Спасибо Колумбу, спасибо «Парусу», здравствуй, Новый Свет!
2. СО СВЕЧКОЙ ВОКРУГ ЛАЗЕРА
Сэм успел предупредить
жену о приезде гостя — она встретила москвича крепким американским
рукопожатием, спросила галантно-насмешливо, как в
прежние времена:
— Какова продолжительность нашего счастья?
На свежего гостя сбежались общие знакомые — те, кого
позвали.
— Да здравствует Нью-Московия! —
чокался приезжий с бывшими земляками в Нью-Мехико…
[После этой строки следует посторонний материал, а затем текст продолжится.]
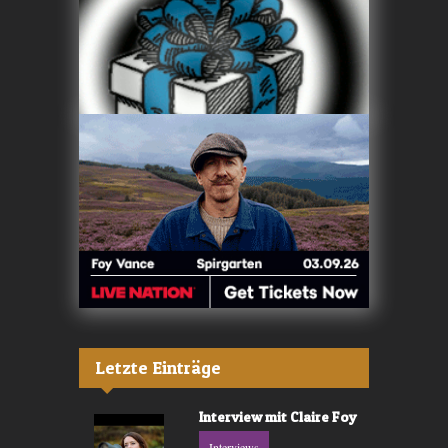
Letzte Einträge
Interview mit Claire Foy
Interviews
— Здешняя Москва невелика — тысяч сорок пять, но и
тут — своя газета, своя музыкалка, свое турагентство недавно
открыли, — строго одернули шутника. Все земляки успели
выполнить здешнюю программу-минимум: у каждого была «позишн» —
работа, «кар» — машина; у некоторых — один «кар» для себя,
другой — для жены, и все вообще было о’кей.
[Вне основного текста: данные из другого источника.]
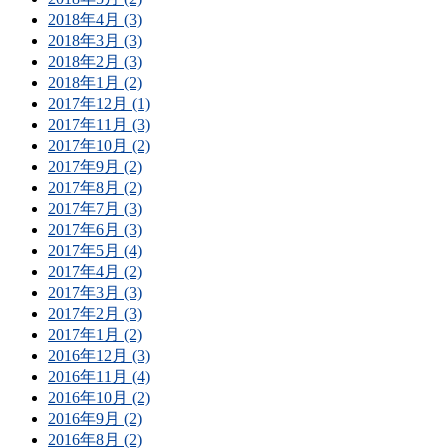
2018年4月 (3)
2018年3月 (3)
2018年2月 (3)
2018年1月 (2)
2017年12月 (1)
2017年11月 (3)
2017年10月 (2)
2017年9月 (2)
2017年8月 (2)
2017年7月 (3)
2017年6月 (3)
2017年5月 (4)
2017年4月 (2)
2017年3月 (3)
2017年2月 (3)
2017年1月 (2)
2016年12月 (3)
2016年11月 (4)
2016年10月 (2)
2016年9月 (2)
2016年8月 (2)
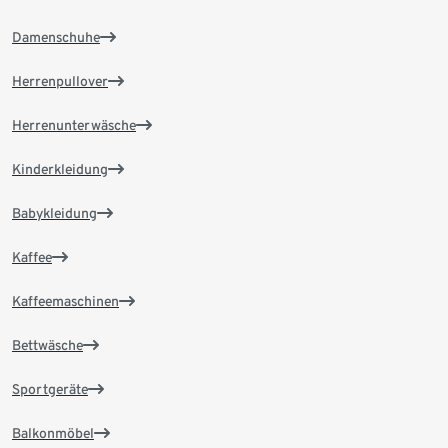
Damenschuhe
Herrenpullover
Herrenunterwäsche
Kinderkleidung
Babykleidung
Kaffee
Kaffeemaschinen
Bettwäsche
Sportgeräte
Balkonmöbel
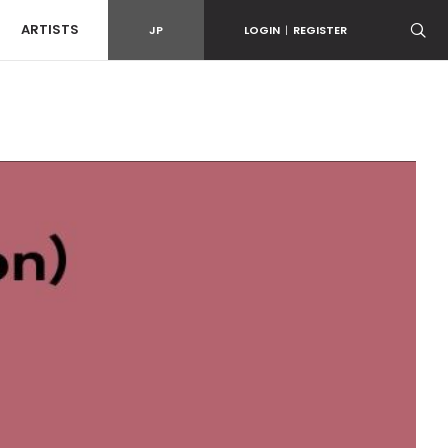
ARTISTS
JP
LOGIN
|
REGISTER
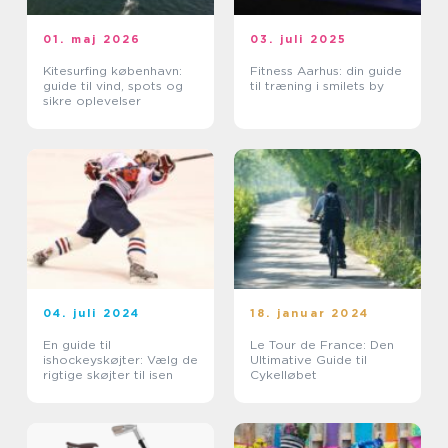
01. maj 2026
03. juli 2025
Kitesurfing københavn:
Fitness Aarhus: din guide
guide til vind, spots og
til træning i smilets by
sikre oplevelser
04. juli 2024
18. januar 2024
En guide til
Le Tour de France: Den
ishockeyskøjter: Vælg de
Ultimative Guide til
rigtige skøjter til isen
Cykelløbet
Многие уехали от обиды, кто-то полетел «за туманом и за
запахом тайги», другие двинулись делать свой миллион, и сейчас все они смотрели
на гостя, как в свое вчера, как в зеркало своей мечты; в каждой паре глаз
светился вопрос: «А ты что медлишь? Еще на что-то надеешься?»
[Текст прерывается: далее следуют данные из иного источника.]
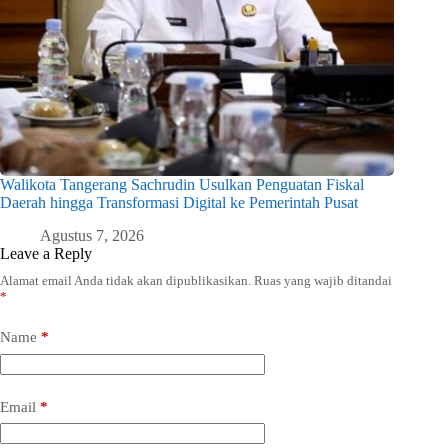
Walikota Tangerang Sachrudin Usulkan Penguatan Fiskal
Daerah hingga Transformasi Digital ke Pemerintah Pusat
Agustus 7, 2026
Leave a Reply
Alamat email Anda tidak akan dipublikasikan.
Ruas yang wajib ditandai
*
Name
*
Email
*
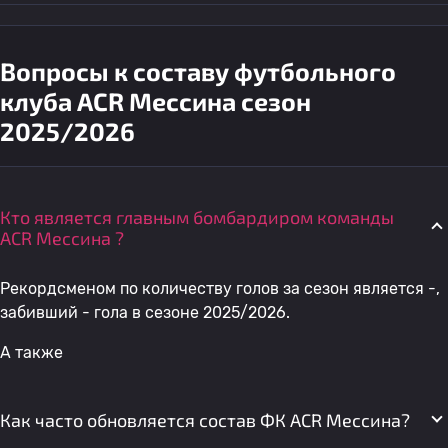
Вопросы к составу футбольного
клуба ACR Мессина сезон
2025/2026
Кто является главным бомбардиром команды
ACR Мессина ?
Рекордсменом по количеству голов за сезон является -,
забивший - гола в сезоне 2025/2026.
А также
Как часто обновляется состав ФК ACR Мессина?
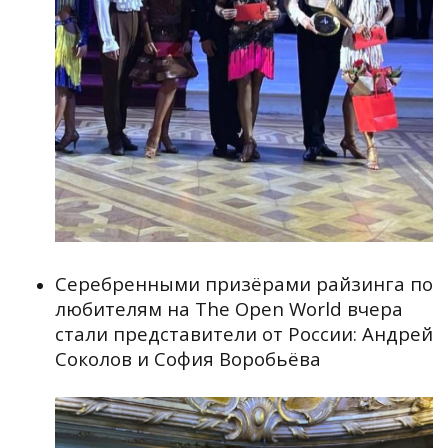
Серебренными призёрами райзинга по
любителям на The Open World вчера
стали представители от России: Андрей
Соколов и София Воробьёва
Хлебнув «Столичной», закусив ржаной горбушкой и вспомнив
многолетний бег с препятствиями от Москвы до Нью-Мехико,
новые американцы наперебой заговорили про удачника Леву, которого хотели
пригласить, но не дозвонились. В отличие от всей компании, Лева ни к Физтеху, ни к МГУ и близко не стоял: он учился в Смоленске
в каком-то пищевом институте на инженера по холодильникам, был даже отличником,
но в аспиранты не взяли: комсомол не подписал характеристику, причина —
«не вел общественную работу». Лева обиделся, уехал, вначале
трудно было: развозил по домам то мацу, то пиццу, и на бензоколонке работал, и
посыльным в цветочном магазине, но потом — состоялся: вспомнил свою бывшую
профессию, специальный холодильник для перевозки цветов придумал: для
роз — свой температурный режим, для лилий — свой, кому влажность,
кому освещение, всем компьютер управляет. Нашел спонсора, раскрутился —
и дело пошло: купил сначала магазин, где посыльным был, а теперь у него своя
фирма, доставка цветов в любые страны, голландские тюльпаны — в Нью-Йорк, пармские фиалки— в Сидней…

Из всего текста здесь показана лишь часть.